- [RECORDS PROVIDED]

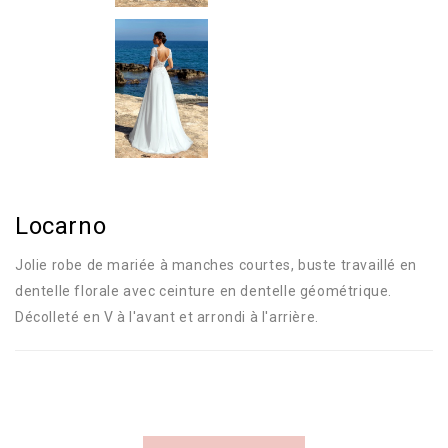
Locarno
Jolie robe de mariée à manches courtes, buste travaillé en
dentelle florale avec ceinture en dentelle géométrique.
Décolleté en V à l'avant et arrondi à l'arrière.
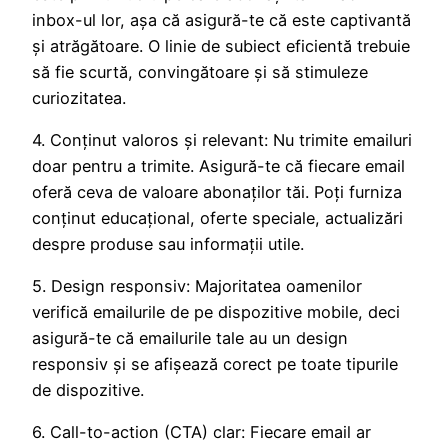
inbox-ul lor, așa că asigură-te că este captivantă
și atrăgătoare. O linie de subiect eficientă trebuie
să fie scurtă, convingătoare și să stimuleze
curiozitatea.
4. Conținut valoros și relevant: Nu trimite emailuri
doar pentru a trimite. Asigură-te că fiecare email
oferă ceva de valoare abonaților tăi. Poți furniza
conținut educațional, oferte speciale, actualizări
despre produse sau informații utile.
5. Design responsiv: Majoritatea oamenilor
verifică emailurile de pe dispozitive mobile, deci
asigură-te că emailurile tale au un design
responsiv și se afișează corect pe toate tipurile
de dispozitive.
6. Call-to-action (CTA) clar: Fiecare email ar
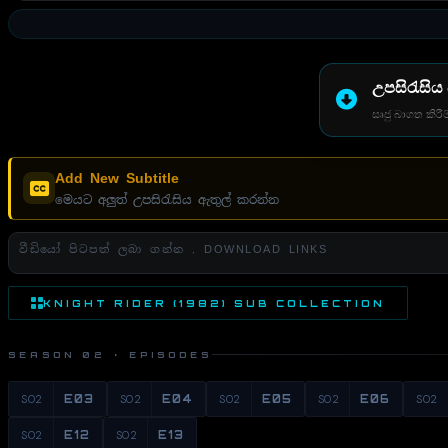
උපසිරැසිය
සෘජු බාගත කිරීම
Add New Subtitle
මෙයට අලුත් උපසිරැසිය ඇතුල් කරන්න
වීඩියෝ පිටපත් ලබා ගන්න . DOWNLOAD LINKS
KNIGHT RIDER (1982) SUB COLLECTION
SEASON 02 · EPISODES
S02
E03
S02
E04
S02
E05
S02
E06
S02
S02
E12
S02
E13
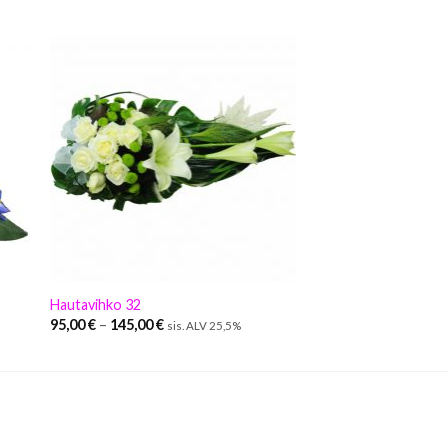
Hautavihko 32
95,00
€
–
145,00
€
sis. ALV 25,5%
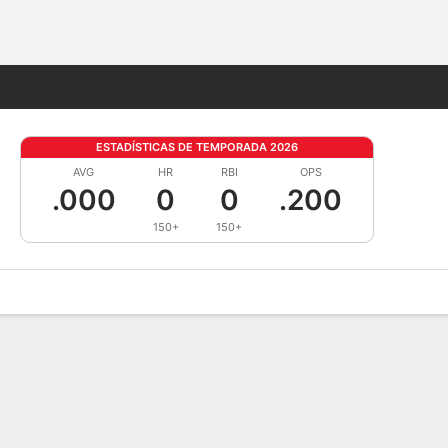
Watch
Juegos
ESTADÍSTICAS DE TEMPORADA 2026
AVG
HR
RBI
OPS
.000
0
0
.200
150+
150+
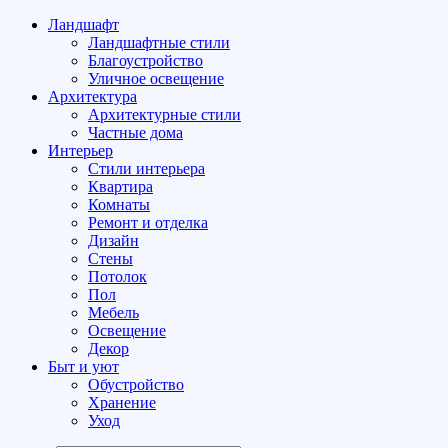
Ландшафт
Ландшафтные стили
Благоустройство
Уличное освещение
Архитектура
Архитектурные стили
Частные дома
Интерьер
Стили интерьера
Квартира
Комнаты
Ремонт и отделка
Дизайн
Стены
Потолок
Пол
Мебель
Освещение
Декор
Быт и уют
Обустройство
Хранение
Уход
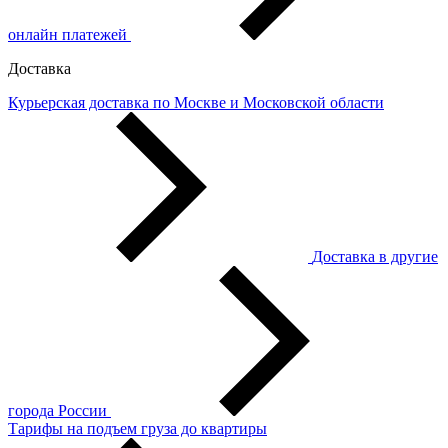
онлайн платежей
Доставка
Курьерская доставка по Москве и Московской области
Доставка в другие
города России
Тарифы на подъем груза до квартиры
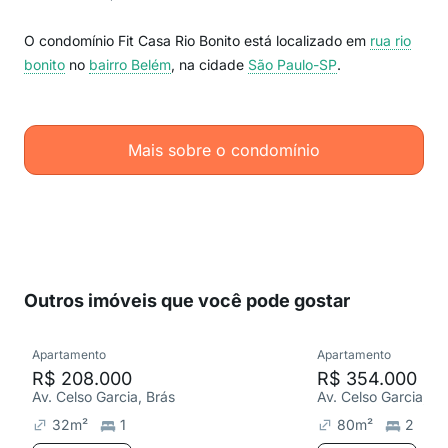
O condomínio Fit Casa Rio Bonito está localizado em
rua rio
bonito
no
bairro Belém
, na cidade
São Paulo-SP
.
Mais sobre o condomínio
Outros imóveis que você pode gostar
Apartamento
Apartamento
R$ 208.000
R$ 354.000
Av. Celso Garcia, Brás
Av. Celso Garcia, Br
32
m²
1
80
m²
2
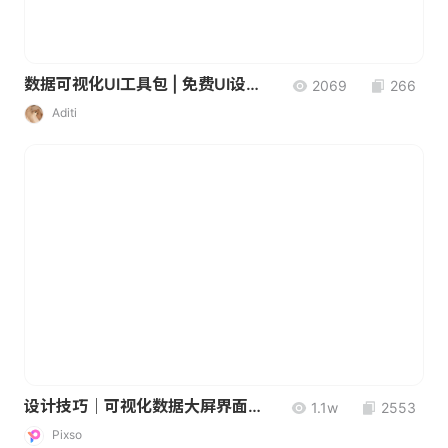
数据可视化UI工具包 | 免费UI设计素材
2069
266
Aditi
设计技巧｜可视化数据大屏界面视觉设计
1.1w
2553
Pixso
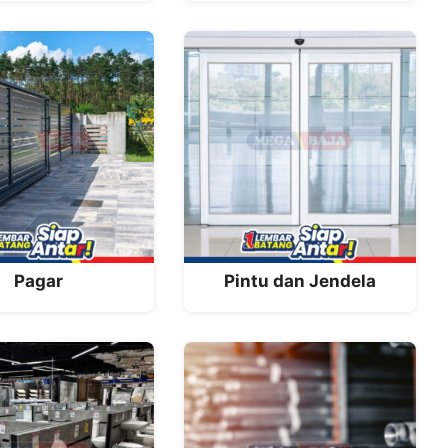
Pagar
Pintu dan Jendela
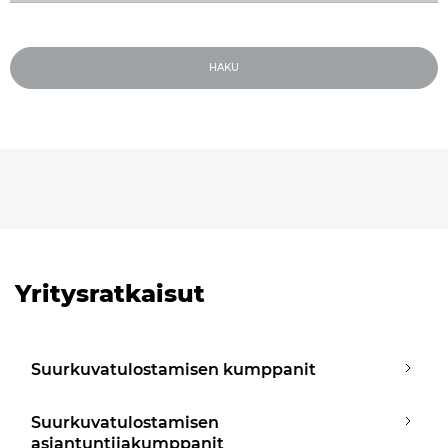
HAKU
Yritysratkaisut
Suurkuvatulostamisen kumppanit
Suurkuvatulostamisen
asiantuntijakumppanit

==

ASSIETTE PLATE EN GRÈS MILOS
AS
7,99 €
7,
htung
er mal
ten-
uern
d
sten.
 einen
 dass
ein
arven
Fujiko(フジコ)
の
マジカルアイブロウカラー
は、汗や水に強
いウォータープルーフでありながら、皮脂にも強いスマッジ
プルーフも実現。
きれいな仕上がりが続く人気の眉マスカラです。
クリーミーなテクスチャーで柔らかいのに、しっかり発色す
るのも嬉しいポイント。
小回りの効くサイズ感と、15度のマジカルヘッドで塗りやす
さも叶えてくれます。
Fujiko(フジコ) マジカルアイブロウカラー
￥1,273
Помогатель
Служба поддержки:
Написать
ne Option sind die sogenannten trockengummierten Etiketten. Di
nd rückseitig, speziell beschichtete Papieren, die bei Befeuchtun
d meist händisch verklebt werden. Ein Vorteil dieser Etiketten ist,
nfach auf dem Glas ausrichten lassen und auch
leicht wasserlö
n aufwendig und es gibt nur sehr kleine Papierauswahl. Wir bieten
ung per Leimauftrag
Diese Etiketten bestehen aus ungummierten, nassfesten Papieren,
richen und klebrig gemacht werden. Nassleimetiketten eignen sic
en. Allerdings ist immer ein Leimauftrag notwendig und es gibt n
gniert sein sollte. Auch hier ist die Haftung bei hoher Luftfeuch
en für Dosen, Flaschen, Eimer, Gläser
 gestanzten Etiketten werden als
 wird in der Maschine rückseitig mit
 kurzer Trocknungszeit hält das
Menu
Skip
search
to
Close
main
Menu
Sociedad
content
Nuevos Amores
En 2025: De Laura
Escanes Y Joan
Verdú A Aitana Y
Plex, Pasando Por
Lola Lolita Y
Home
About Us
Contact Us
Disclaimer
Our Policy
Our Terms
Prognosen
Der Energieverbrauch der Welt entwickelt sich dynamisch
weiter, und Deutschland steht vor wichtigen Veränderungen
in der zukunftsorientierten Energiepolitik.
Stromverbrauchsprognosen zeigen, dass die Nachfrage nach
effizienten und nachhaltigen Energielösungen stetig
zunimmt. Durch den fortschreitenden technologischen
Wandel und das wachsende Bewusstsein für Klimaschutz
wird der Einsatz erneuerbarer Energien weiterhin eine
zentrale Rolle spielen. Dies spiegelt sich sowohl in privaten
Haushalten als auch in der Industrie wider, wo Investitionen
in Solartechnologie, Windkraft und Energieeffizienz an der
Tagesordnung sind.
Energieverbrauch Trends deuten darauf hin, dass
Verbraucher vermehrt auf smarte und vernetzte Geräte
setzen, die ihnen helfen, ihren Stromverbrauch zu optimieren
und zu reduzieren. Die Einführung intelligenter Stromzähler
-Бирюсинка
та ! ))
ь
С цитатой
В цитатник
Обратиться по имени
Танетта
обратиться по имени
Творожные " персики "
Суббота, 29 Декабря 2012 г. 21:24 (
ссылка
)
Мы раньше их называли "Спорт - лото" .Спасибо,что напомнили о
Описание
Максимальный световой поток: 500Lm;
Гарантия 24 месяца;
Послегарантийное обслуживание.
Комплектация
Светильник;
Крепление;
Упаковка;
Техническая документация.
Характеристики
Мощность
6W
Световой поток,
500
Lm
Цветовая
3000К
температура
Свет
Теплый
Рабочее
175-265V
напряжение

- [PROBLEM REQUIREMENTS]
In the records, which lines mention the word "responsiv"? Copy those lines.

- [TASK SOLUTION]
5. Design responsiv: Majoritatea oamenilor
responsiv și se afișează corect pe toate tipurile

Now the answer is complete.